> RECORDS PROVIDED:
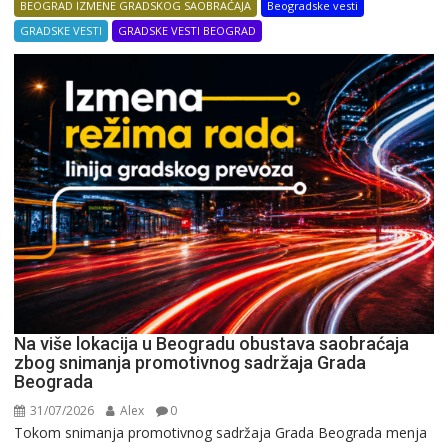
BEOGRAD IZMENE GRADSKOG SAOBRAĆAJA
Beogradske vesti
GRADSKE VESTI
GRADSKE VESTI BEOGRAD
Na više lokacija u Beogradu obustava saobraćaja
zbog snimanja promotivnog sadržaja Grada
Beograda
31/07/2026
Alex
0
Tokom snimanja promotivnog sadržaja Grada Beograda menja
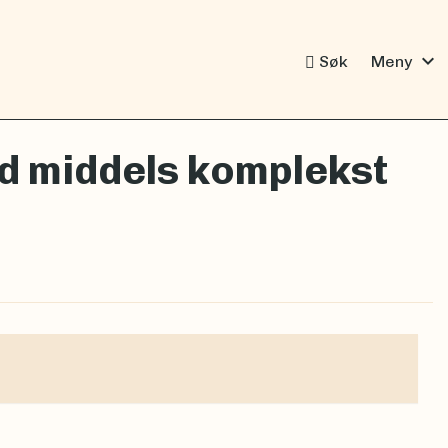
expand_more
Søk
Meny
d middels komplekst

==

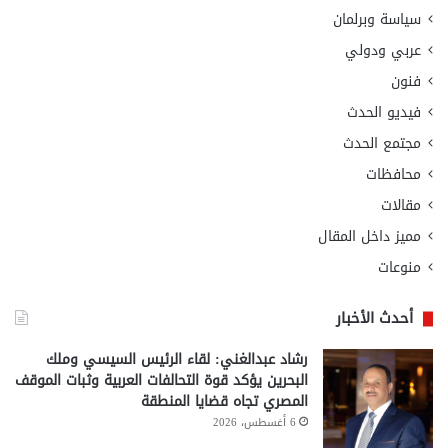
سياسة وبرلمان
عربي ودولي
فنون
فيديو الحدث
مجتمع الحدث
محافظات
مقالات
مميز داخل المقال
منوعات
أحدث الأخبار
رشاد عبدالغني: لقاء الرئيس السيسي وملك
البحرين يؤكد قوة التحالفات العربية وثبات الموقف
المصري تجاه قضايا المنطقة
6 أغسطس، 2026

...

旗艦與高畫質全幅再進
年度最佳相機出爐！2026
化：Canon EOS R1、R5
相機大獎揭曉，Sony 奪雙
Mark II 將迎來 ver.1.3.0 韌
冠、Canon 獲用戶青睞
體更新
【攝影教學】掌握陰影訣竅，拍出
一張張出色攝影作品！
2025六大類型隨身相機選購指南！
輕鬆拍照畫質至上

> EXERCISE OBJECTIVE:
Copy each line of the listing in which the word "Beograda" can be found.

> THE COMPLETED TASK:
Beograda
Tokom snimanja promotivnog sadržaja Grada Beograda menja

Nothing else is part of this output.